Rheinische Post Duesseldorf Meerbusch
Den Blick für den Einzelnen wahren
In Kategorien zu denken, ist einfach. Doch es wird dem Menschen nicht gerecht.
Wenn in der Öffentlichkeit über den Zusammenhalt der Gesellschaft diskutiert wird, ist meist von Gruppen die Rede: von den Gering- und den Besserverdienern, von den Alten und den Jungen, von Gutmenschen oder den wütenden weißen Männern.
Natürlich sind solche Verallgemeinerungen bisweilen sinnvoll, damit man Interessenlagen klar erkennen und Forderungen abwägen kann. Doch werden Menschen durch Kategorisierung ihrer persönlichen Geschichte beraubt. Einzelschicksale lösen sich auf in Stereotypen, die bald keiner mehr hören mag. Gruppen haben keine Schicksale. Wenn also gewisse Menschen nicht mehr als Individuum behandelt werden, sondern nur noch als Kategorie vorkommen, dann gehen ihre wahren Bedürfnisse niemanden mehr an.
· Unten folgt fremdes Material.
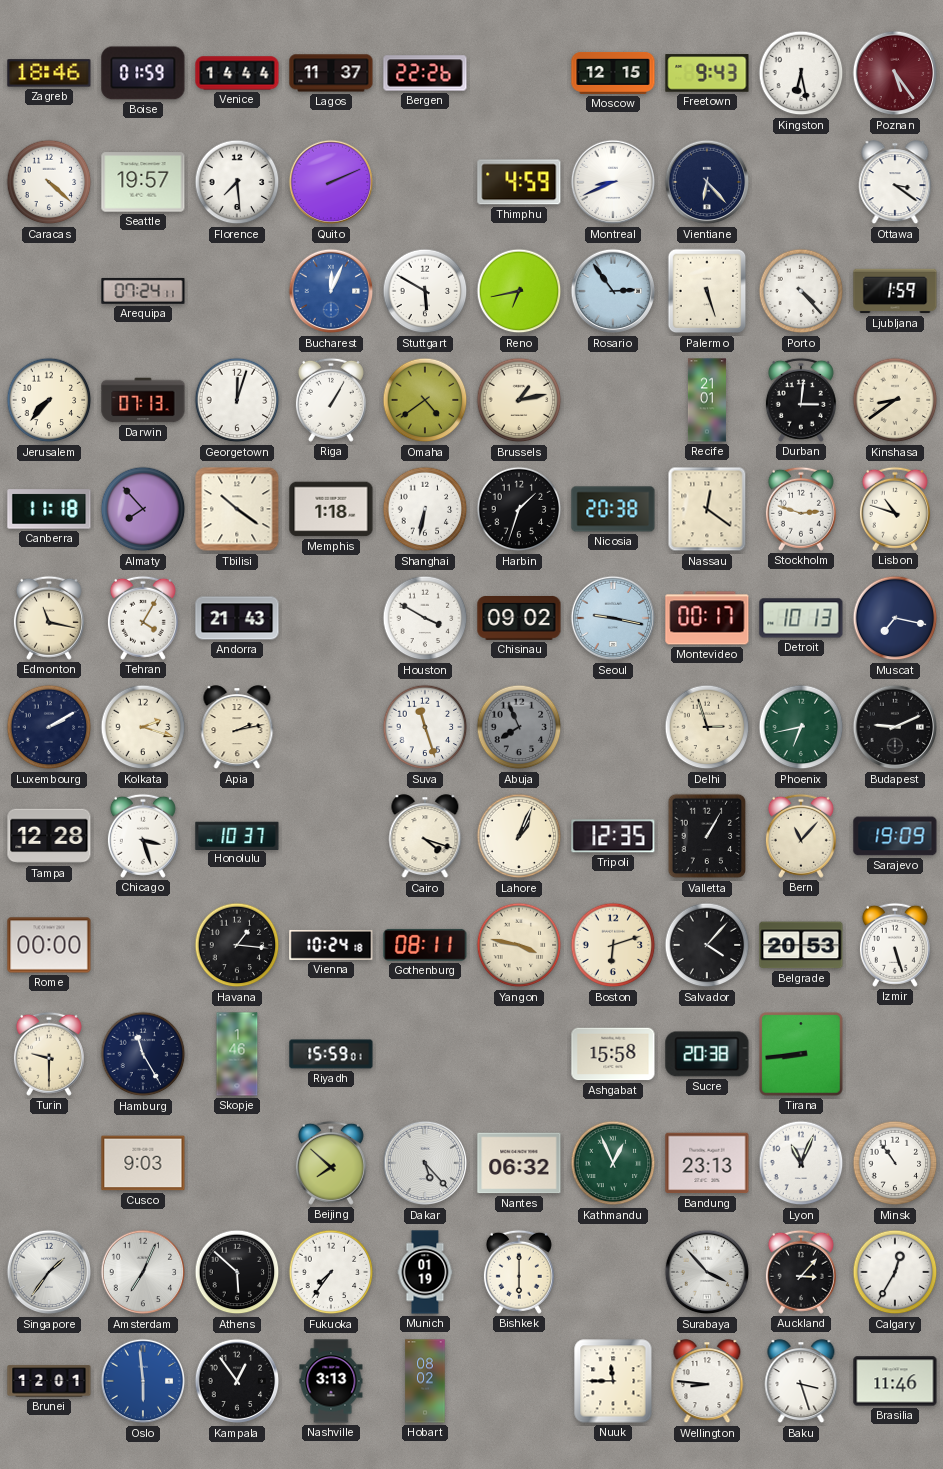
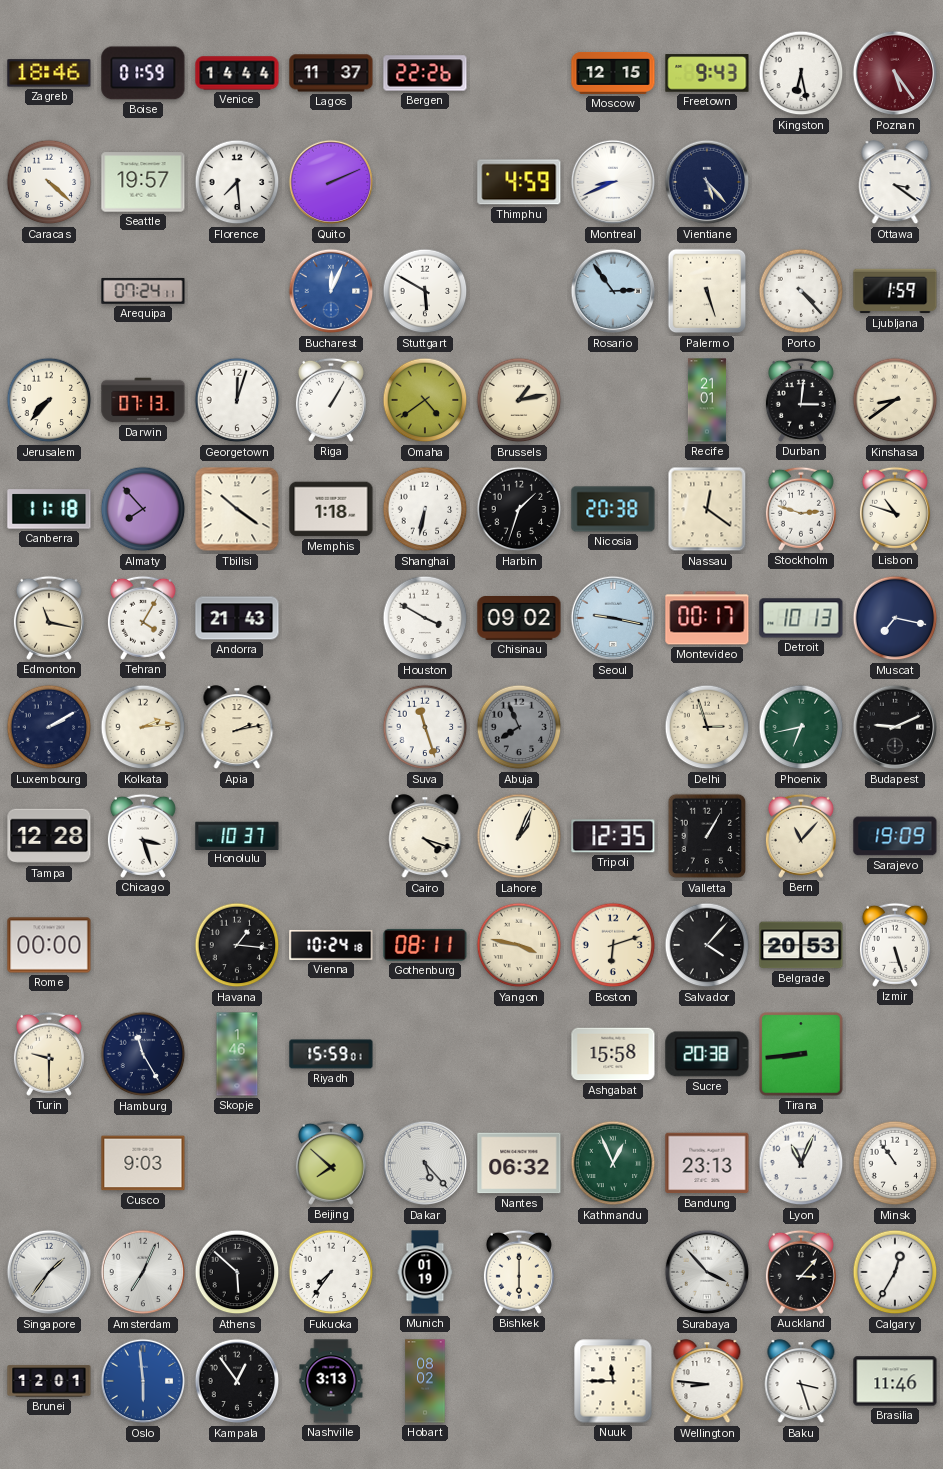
Vientiane: 6:23 -> 5:23
Reno: 6:43 -> none
Kolkata: 2:18 -> 2:14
Darum ist es so wichtig, sich den Blick auf den einzelnen Menschen zu bewahren. Auch wenn es anstrengt. Auch wenn das Empathie fordert. Das Christentum spricht nicht umsonst von Nächstenliebe – der Einzelne in seiner persönlichen Bedürftigkeit ist gemeint, nicht die Armen, Obdachlosen oder Flüchtlinge. Und auch nicht die Reichen, die mit ihrer Verantwortung unterschiedlich umgehen und natürlich auch bedürftig sein können, wenn auch nicht ökonomisch. Wir leben in einer Zeit, die viele Menschen als zu komplex empfinden. Da ist die Versuchung groß, jenen Gehör zu schenken, die nur in Kategorien sprechen, und in ähnliche Denkmuster zu verfallen. Das Leid der anderen lässt sich dann leichter abtun. Doch damit geht nicht nur der Reichtum verloren, der in jeder einzelnen Lebensgeschichte steckt, sondern am Ende die Menschlichkeit. An Weihnachten feiert die Christenheit den Beginn eines ungewöhnlichen Lebensweges. Es ist ein Fest gegen alle Kategorien.